Thanksgiving may be the most accessible holiday for immigrants because it tells a story that most can relate to. “Everyone has an exodus story that is the modern version of the Pilgrims’ voyage,” says Matthew Dennis, historian and author of an upcoming book on holidays and American identity.

In the spirit of the holiday, immigrant traditions have always blended with the standard elements. Gabaccia remembers the story of an Italian mother who thought turkey was too expensive, so she built one out of ground meat.

In the Latin American community, says Rafael Toro, director of public relations for Goya Foods, “as people become acculturated they start serving turkey, but make it their own. Instead of bread stuffing in the turkey, it’s common to see a stuffing made of ground pork or beef and raisins.” At a Mexican-American Thanksgiving, tamales often turn up alongside the turkey.

Ken Hom, Chinese cooking expert and cookbook author, still prepares his turkey the way his mother did when he was a boy living in Chicago’s Chinatown.

“To my mother, turkeys were from outer space - they were big enough to feed a whole village,” Hom remembers. “She cooked the turkey Cantonese style. She marinated it overnight, stuffed it with a filling made of rice and Chinese sausage and steamed it. Then she put it in the oven for a few minutes just to crisp the skin.”

When asked what Jamaican dish Americans might like for Thanksgiving, Lucinda Scala Quinn immediately picked the following sweet potato recipe. While writing her new cookbook, “Jamaican Cooking: 140 Roadside and Homestyle Recipes” (Macmillan, 1997), Quinn remembered a dish of sweet potatoes and lime that she had in Jamaica. This is her recreation.

Baked Sweet Potatoes

2 pounds sweet potatoes, washed

1 teaspoon orange rind

1/4 teaspoon nutmeg

1/2 teaspoon salt

1/4 teaspoon ground white pepper

1/2 cup light or dark brown sugar

2 tablespoons butter

1 tablespoon fresh lime juice

3 tablespoons dark rum

Preheat oven to 400 degrees. Bake sweet potatoes for 1 hour. Remove from the oven and reduce the heat to 350 degrees.

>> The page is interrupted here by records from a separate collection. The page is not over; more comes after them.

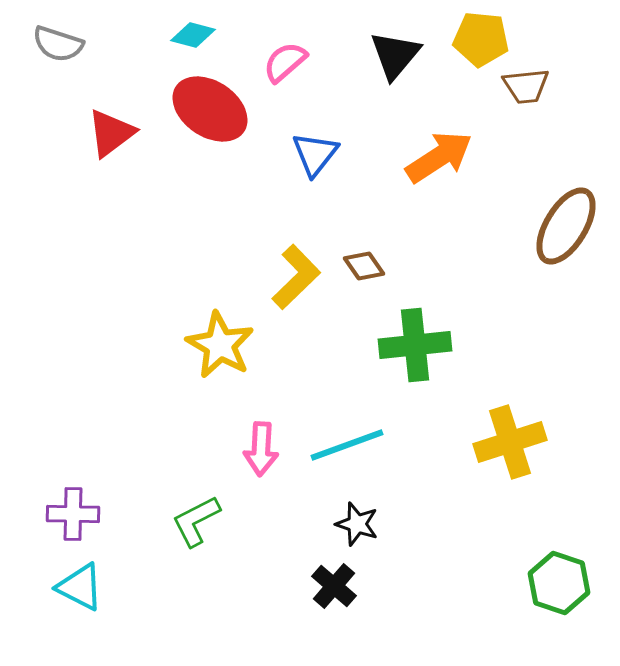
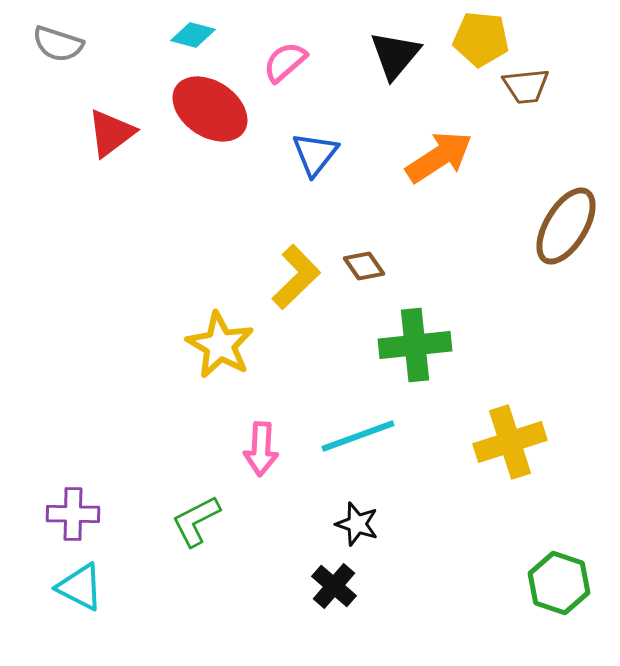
cyan line: moved 11 px right, 9 px up
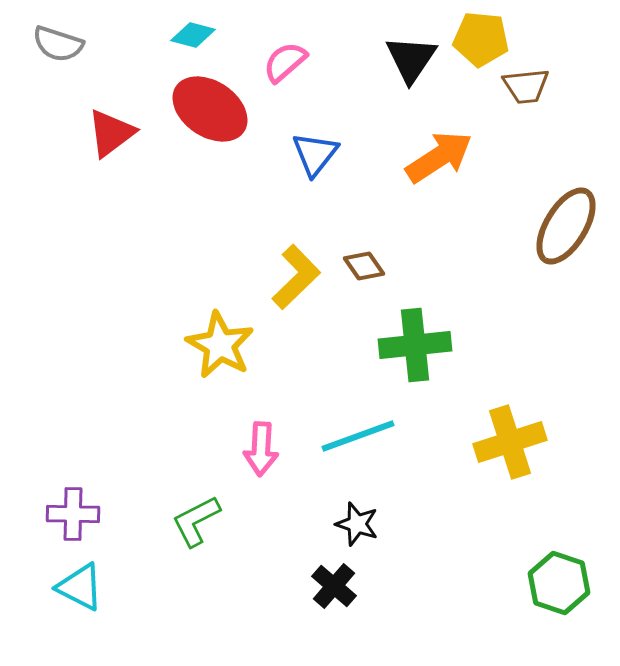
black triangle: moved 16 px right, 4 px down; rotated 6 degrees counterclockwise
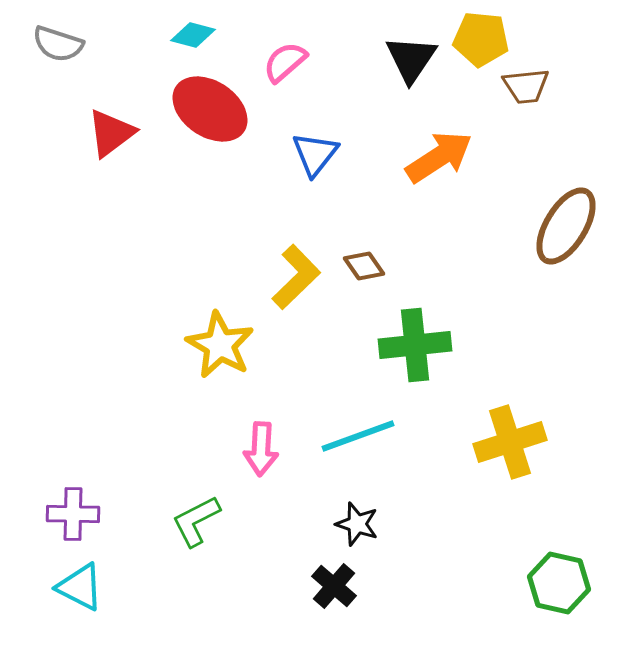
green hexagon: rotated 6 degrees counterclockwise
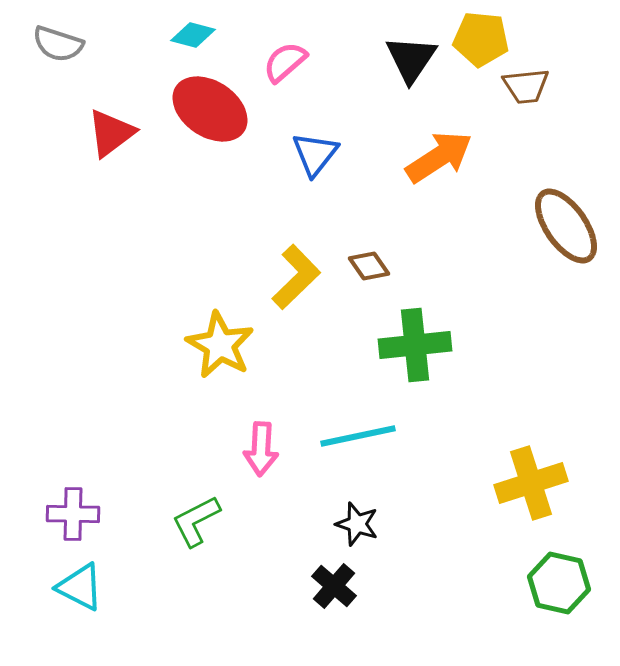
brown ellipse: rotated 66 degrees counterclockwise
brown diamond: moved 5 px right
cyan line: rotated 8 degrees clockwise
yellow cross: moved 21 px right, 41 px down
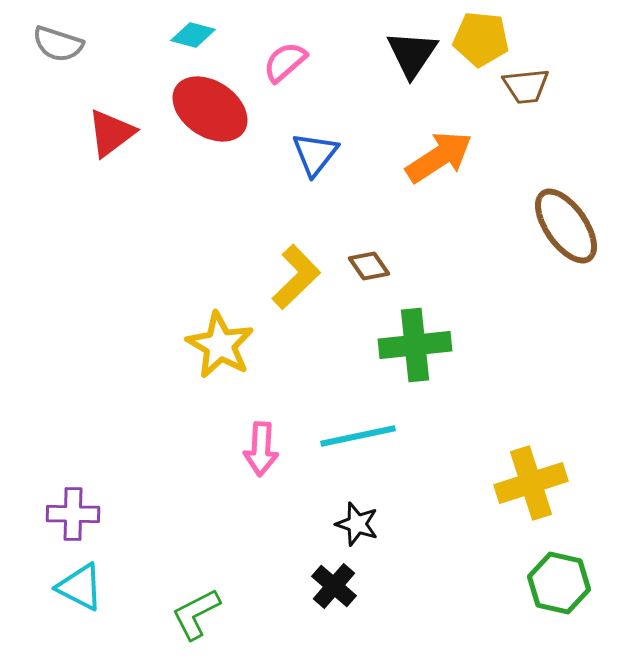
black triangle: moved 1 px right, 5 px up
green L-shape: moved 93 px down
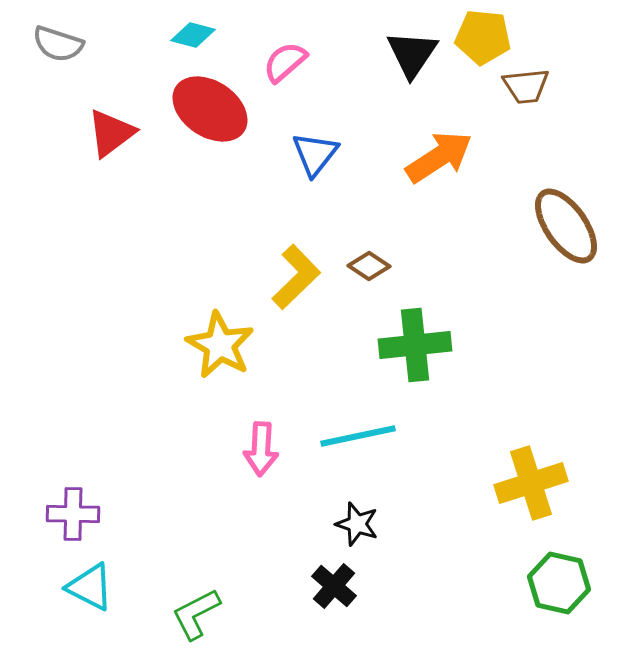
yellow pentagon: moved 2 px right, 2 px up
brown diamond: rotated 21 degrees counterclockwise
cyan triangle: moved 10 px right
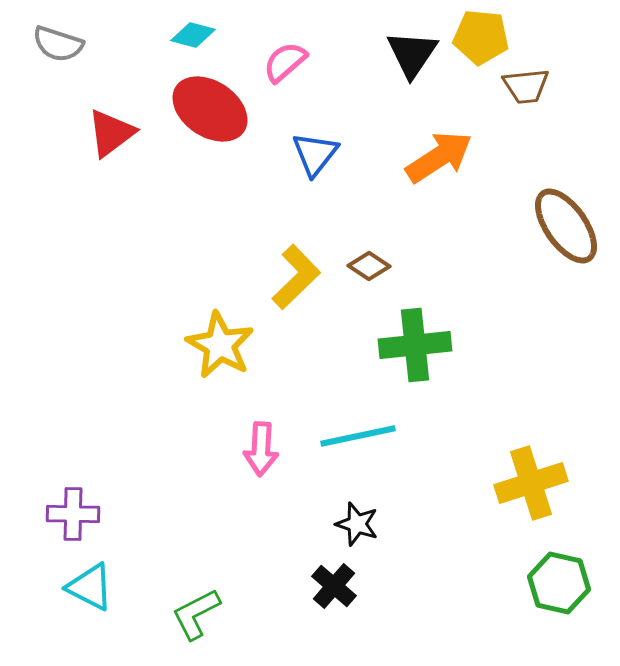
yellow pentagon: moved 2 px left
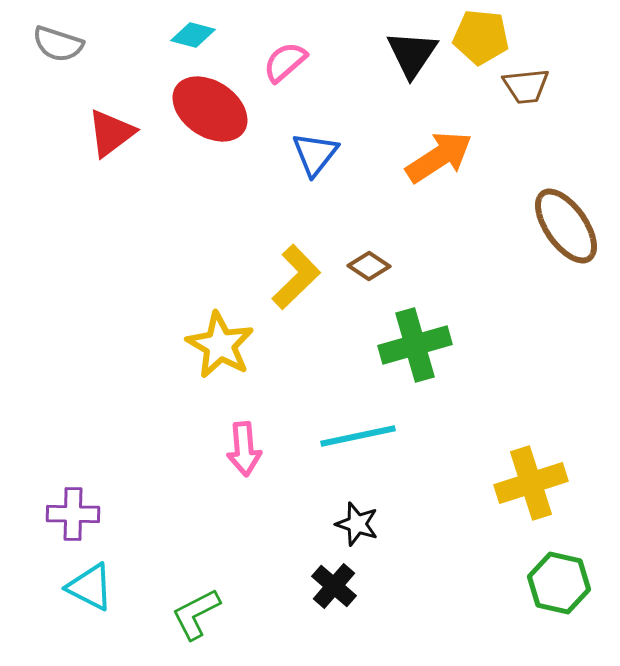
green cross: rotated 10 degrees counterclockwise
pink arrow: moved 17 px left; rotated 8 degrees counterclockwise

When cool enough to handle, peel and slice the potatoes. In a shallow 10-inch round or similar-size baking dish, arrange the slices in 2 layers, sprinkling the orange rind, nutmeg, salt and pepper over each slice. Set aside.

In a small pan over medium-low heat, heat the brown sugar, butter, lime juice and rum until the sugar is dissolved. Pour this mixture over the top of the potatoes and bake for 40 minutes, brushing the glaze that accumulates in the bottom of the pan over the top layer, every 10 or 15 minutes. Let stand for 10 to 15 minutes before serving, to allow the potatoes to soak up the glaze.

Yield: 4 to 6 servings.

Nutrition information per each of 4 servings: 281 calories, 6.2 grams fat (20 percent fat calories), 3 grams protein, 49 grams carbohydrate, 15 milligrams cholesterol, 216 milligrams sodium.